▼

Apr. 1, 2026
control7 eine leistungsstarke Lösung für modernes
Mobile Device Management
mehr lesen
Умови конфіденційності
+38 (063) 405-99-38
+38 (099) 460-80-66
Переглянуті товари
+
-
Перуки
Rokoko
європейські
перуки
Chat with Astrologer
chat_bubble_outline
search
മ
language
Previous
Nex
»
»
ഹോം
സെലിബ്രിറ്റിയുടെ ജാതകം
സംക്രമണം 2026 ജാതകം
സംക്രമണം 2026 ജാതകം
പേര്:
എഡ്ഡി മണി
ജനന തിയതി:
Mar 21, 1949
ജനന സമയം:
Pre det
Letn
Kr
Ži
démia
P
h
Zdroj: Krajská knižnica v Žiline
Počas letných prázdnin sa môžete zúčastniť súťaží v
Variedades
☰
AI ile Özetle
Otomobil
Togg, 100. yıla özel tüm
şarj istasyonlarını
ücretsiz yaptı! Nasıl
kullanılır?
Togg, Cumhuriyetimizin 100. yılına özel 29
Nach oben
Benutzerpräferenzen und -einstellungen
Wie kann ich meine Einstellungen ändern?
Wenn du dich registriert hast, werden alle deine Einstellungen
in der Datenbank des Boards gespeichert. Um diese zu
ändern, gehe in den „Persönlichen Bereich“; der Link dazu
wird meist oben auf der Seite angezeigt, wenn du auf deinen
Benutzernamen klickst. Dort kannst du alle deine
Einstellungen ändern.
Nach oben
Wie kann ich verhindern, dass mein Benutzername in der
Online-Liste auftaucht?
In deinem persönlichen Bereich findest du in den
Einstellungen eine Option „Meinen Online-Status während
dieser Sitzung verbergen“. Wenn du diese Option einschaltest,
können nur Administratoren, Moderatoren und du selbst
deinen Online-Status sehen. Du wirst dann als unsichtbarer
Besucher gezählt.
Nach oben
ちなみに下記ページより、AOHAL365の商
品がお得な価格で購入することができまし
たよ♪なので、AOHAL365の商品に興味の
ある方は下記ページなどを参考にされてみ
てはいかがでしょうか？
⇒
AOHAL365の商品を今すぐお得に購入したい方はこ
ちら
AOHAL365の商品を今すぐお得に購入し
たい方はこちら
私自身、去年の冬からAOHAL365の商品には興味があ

▲
▼

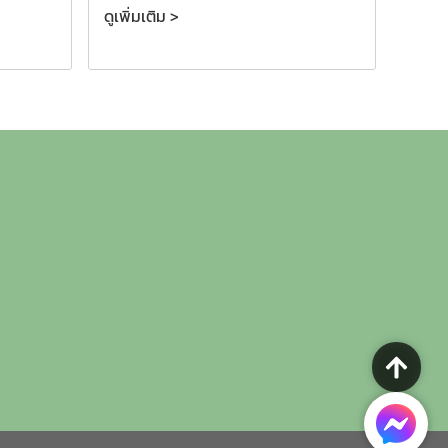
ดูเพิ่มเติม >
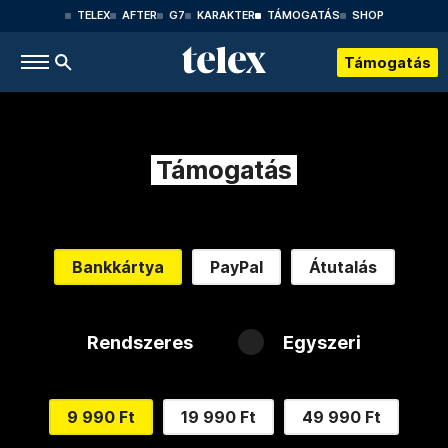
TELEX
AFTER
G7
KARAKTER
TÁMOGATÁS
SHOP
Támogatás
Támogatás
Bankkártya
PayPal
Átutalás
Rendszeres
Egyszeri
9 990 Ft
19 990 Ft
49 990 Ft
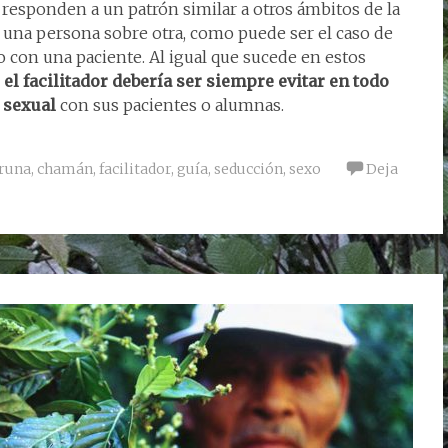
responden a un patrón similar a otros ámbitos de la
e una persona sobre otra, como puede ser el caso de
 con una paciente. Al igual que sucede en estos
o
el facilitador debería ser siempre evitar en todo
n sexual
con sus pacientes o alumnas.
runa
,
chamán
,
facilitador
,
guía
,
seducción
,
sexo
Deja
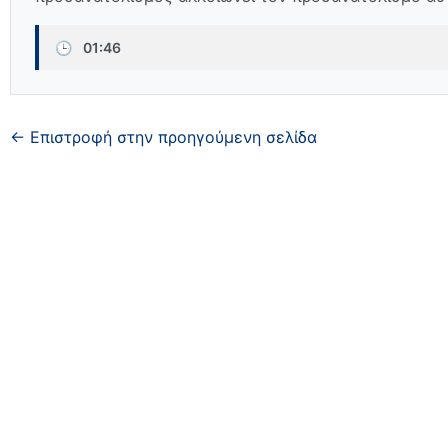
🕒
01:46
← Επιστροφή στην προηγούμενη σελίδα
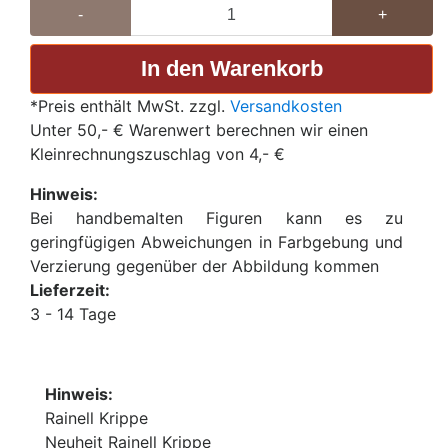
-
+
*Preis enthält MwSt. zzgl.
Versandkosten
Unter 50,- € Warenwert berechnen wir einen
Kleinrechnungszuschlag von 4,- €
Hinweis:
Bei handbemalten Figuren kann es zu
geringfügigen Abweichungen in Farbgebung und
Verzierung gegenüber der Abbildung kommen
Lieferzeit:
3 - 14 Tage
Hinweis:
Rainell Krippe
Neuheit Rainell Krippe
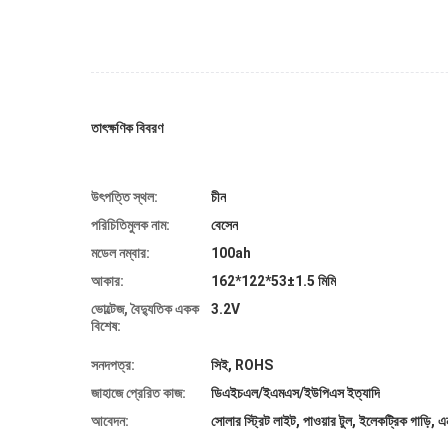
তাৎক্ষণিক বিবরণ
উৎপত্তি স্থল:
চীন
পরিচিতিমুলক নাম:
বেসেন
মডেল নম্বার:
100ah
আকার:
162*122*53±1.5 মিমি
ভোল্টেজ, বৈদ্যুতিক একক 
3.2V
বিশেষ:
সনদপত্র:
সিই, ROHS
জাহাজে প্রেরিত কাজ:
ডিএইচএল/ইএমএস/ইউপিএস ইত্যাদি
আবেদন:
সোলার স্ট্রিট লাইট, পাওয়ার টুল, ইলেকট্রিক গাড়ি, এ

▲
▼

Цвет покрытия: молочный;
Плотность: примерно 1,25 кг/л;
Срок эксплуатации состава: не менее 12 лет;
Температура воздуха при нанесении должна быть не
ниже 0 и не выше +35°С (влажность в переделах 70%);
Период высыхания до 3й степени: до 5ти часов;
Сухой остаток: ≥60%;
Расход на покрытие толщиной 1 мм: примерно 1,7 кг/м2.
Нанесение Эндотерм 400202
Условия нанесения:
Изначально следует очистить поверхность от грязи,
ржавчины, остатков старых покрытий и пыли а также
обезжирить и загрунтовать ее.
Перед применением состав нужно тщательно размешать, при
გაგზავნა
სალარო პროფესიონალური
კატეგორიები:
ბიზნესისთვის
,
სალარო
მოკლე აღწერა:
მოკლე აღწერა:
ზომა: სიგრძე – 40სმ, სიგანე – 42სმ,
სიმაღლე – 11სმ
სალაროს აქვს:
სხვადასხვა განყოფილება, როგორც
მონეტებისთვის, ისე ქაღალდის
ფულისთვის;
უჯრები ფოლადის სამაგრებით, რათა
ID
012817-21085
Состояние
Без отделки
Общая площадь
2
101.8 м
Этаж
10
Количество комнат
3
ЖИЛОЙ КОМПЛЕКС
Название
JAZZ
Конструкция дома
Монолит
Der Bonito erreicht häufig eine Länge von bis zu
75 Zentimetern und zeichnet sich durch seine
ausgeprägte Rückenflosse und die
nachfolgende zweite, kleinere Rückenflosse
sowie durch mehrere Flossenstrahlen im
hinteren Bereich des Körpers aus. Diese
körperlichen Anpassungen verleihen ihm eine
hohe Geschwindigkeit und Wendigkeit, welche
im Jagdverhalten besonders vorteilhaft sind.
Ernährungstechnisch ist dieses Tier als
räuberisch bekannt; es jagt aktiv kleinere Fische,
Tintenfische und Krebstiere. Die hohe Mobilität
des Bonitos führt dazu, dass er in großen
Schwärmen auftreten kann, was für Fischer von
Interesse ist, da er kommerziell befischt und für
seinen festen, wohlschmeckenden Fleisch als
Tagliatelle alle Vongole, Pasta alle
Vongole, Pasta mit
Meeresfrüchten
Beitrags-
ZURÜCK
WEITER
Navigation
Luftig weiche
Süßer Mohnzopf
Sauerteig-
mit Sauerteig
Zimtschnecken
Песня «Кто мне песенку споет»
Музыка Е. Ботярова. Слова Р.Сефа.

▲

*ASSIGNMENT*. Using the records above, set down exactly the lines from the one with "Apr. 1, 2026" through the one with "wird meist oben", inclusive, and nothing more.

*RESULT OF THIS TASK*.
Apr. 1, 2026
control7 eine leistungsstarke Lösung für modernes
Mobile Device Management
mehr lesen
Умови конфіденційності
+38 (063) 405-99-38
+38 (099) 460-80-66
Переглянуті товари
+
-
Перуки
Rokoko
європейські
перуки
Chat with Astrologer
chat_bubble_outline
search
മ
language
Previous
Nex
»
»
ഹോം
സെലിബ്രിറ്റിയുടെ ജാതകം
സംക്രമണം 2026 ജാതകം
സംക്രമണം 2026 ജാതകം
പേര്:
എഡ്ഡി മണി
ജനന തിയതി:
Mar 21, 1949
ജനന സമയം:
Pre det
Letn
Kr
Ži
démia
P
h
Zdroj: Krajská knižnica v Žiline
Počas letných prázdnin sa môžete zúčastniť súťaží v
Variedades
☰
AI ile Özetle
Otomobil
Togg, 100. yıla özel tüm
şarj istasyonlarını
ücretsiz yaptı! Nasıl
kullanılır?
Togg, Cumhuriyetimizin 100. yılına özel 29
Nach oben
Benutzerpräferenzen und -einstellungen
Wie kann ich meine Einstellungen ändern?
Wenn du dich registriert hast, werden alle deine Einstellungen
in der Datenbank des Boards gespeichert. Um diese zu
ändern, gehe in den „Persönlichen Bereich“; der Link dazu
wird meist oben auf der Seite angezeigt, wenn du auf deinen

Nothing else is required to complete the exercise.